AI Safety and Agent Defense Mechanisms | Undergraduate Research Opportunities Program

Project Description

This project advances AI Safety by building and evaluating safety-aware AI agents robust to real-world social engineering (SE) attacks (e.g., pretexting, credential phishing, emotional manipulation, and targeted deception). We move beyond simplistic "jailbreaking" to simulate high-fidelity, human-like SE scenarios where AI agents interact with dynamic, adversarial social contexts. The work includes: (1) curating/annotating realistic SE attack datasets; (2) designing safety alignment mechanisms to help agents detect, resist, and report manipulation; (3) rigorous red-teaming to measure failure modes; and (4) validating defenses in interactive, scenario-based environments. Outcomes will improve AI trustworthiness in high-stakes human-AI interaction systems.

Supervisor

FUNG, May

Quota

2

Course type

UROP1000

UROP1100

UROP2100

UROP3100

UROP3200

UROP4100

Applicant's Roles

- Assist in designing and annotating realistic social engineering attack scenarios and datasets.
- Support development, testing, and prompt engineering of safety-aware AI agents.
- Conduct red-teaming experiments to probe agent vulnerabilities to social manipulation.
- Collect, clean, and analyze experimental results; document findings and safety failures.
- Collaborate in team meetings, literature review of AI safety, alignment, and SE research.

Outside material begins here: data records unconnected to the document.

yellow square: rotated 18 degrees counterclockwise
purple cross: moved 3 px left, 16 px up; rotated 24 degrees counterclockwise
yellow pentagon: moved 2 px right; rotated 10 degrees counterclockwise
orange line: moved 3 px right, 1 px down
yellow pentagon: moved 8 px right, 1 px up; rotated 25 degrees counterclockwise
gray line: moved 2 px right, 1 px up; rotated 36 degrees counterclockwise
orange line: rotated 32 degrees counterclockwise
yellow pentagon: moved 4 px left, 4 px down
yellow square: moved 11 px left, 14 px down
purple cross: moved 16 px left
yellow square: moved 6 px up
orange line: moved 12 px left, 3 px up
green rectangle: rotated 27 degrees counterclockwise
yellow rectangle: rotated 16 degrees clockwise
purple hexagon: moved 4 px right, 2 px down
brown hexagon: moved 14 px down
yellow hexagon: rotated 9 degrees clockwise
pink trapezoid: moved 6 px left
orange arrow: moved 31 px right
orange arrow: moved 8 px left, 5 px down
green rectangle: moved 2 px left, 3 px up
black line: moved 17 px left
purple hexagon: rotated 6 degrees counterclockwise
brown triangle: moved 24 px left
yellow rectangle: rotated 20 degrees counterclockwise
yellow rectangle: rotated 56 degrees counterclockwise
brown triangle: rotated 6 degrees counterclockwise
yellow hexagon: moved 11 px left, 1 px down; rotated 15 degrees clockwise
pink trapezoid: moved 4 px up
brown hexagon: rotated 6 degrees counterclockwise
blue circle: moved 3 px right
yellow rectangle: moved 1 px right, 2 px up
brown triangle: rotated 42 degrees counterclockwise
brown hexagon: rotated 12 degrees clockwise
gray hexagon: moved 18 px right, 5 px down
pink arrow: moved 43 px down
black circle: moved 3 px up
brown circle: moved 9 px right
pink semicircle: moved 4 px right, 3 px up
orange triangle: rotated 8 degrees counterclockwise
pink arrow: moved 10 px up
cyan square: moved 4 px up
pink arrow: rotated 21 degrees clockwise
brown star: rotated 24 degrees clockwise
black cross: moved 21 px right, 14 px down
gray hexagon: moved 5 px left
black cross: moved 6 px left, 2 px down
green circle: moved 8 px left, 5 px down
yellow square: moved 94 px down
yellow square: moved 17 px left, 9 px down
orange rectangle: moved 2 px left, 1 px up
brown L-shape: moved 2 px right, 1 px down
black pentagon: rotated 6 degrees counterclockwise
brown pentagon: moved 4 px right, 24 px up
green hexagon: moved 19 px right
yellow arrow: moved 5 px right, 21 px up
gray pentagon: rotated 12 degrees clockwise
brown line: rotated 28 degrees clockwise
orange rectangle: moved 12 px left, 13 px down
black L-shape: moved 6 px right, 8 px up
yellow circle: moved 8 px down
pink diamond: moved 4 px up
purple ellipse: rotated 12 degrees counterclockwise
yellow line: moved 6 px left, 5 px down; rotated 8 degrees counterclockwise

Applicant's Learning Objectives

- Gain foundational knowledge in AI Safety, alignment, robustness, and human-AI security.
- Understand social engineering tactics and how they exploit AI systems.
- Learn to build, test, and red-team AI agents in realistic adversarial environments.
- Develop skills in data curation, experimental design, and ethical AI evaluation.
- Contribute to publishable research and understand the UROP research workflow.

Complexity of the project

Challenging